Wet, but unharmed, he grasped the side of the boat and clambered in. At once the little vessel began to move, slowly at first, but with gathering speed, as if caught in the grip of a steady undercurrent.

His eyes straining to penetrate the darkness, the Fool leaned sideways as his attention was caught by the sight of a doorway to his left. The door had a handle, almost within reach, and bore a sign which he was unable to decipher in the gloom. He craned his head but the vision blurred and his attention turned to the next bend. This too revealed a door, somewhat similar to the last, but again the boat carried him past it before he was able to decipher the sign or make out any more details.

So he travelled with the tide past glowing lights and many doorways, some within easy reach, others barely visible; some grand and imposing, others small and crudely fashioned. The maddening thing was that the most attractive doors seemed to fade into the gleaming, directly he focussed his attention upon them. He felt lost and confused until, recognizing first one unsigned door, then another with a broken handle and slightly crooked sign, he realised he was travelling in a circle.

Encouraged by this discovery, he resolved that he would break out of his repetitive route. As soon as one of the handles came within his reach he would open the door and discover what lay beyond. He stretched toward the next handle which came close, and as he steadied the boat by the door he noticed it was engraved with many words whose meaning he could not decipher. He paused for a moment. Should he try this door, or another? What did all the labels signify? What if he were not meant to try any at all? His head spun in circles, but before he could make up his mind, the handle responded to his touch, the door swung open with surprising ease, and the boat was dragged by a powerful tide through the opening.

As he entered the new tunnel, there emerged from the water, for a split second only, a spinning wheel of dazzling golden light.

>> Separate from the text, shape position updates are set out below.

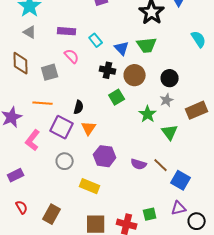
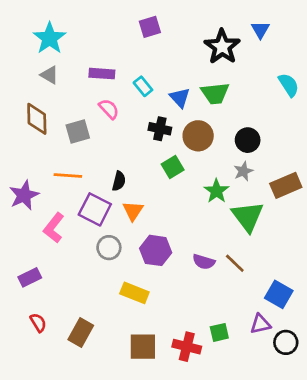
green triangle: (170, 132) -> (248, 216), size x1.4
gray circle: (65, 161) -> (109, 248), moved
blue square: (181, 180) -> (279, 294), moved

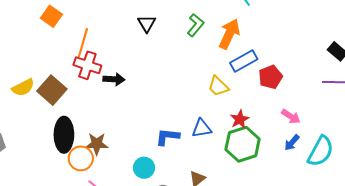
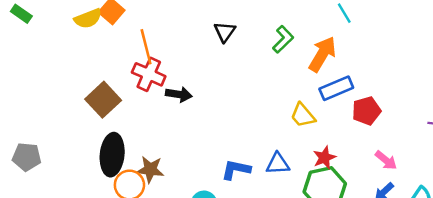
orange line: (83, 43) -> (146, 47), turned -36
yellow semicircle: (23, 87) -> (88, 19), moved

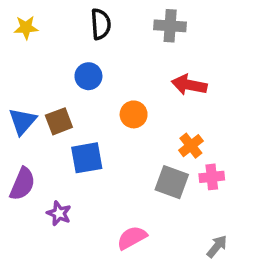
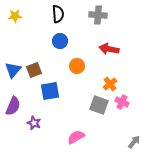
blue circle: (88, 76) -> (60, 41), moved
pink cross: (212, 177) -> (122, 102), turned 32
gray arrow: (217, 246) -> (134, 142), moved

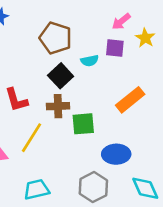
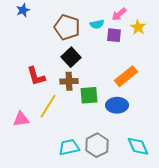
cyan semicircle: (90, 61) -> (97, 24), moved
blue ellipse: (116, 154) -> (117, 105), moved
cyan trapezoid: (37, 190) -> (69, 147), moved

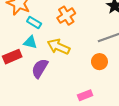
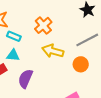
yellow arrow: (58, 47) -> (53, 51), moved

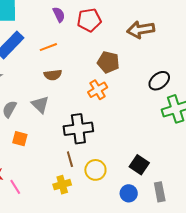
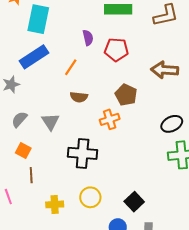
orange line: (48, 47) -> (71, 67), turned -48
brown semicircle: (53, 75) -> (79, 97), moved
brown line: (70, 159) -> (31, 175), moved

It was gone in the wink of an eye and illuminated no objects, yet after this the atmosphere changed. As if on cue clouds of light appeared, lifting the overall darkness to a hazy, purple glow. The surroundings gradually emerged from the mist and the Fool felt as though his eyes were being opened for the first time. Looking ahead he saw, in the far distance, a circular door set in gleaming rock and, leading to it, water of the clearest blue reflecting tiny coloured lights of startling intensity and clarity.

Carried relentlessly by the quickening tide, the small boat soon neared the door, whose surface was covered in engravings so small they were scarcely visible to the naked eye and certainly impossible to decipher.
The door slowly opened to reveal the whole shifting ocean. Hovering there was the figure of a woman holding a circular wreath, her eyes bound with a blindfold. At her feet could be seen the figure of a man struggling to keep afloat in the swelling waves.

This vision was so vivid and terrifying that the Fool stood up in the tiny boat, and pulled the door shut. But water still gushed through the crack, and the boat rocked wildly as he clung to the door, trying to hold it shut against the whole weight of the ocean outside..

A voice rose above the sound of rushing water.
"Behold the wheel of Life! Let life in. You will not be drowned. Come, ride the sea," urged the voice.

The little boat rose upwards as the water filled the narrow tunnel. Soon the Fool's head hit the roof, and there was precious little air left to breathe. His heart pumped and drops of sweat ran cold in his armpits and down his back as the full depth of the trouble he was in revealed itself. Still, the calming voice persisted.

"Align yourself with the forces which surround you. Let the waves carry you. Your adventure cannot begin until you let it."

He finally could hold the door shut no longer. With a sigh of blessed relief he let go, and like a cork he was sucked into a dark and turbulent ocean.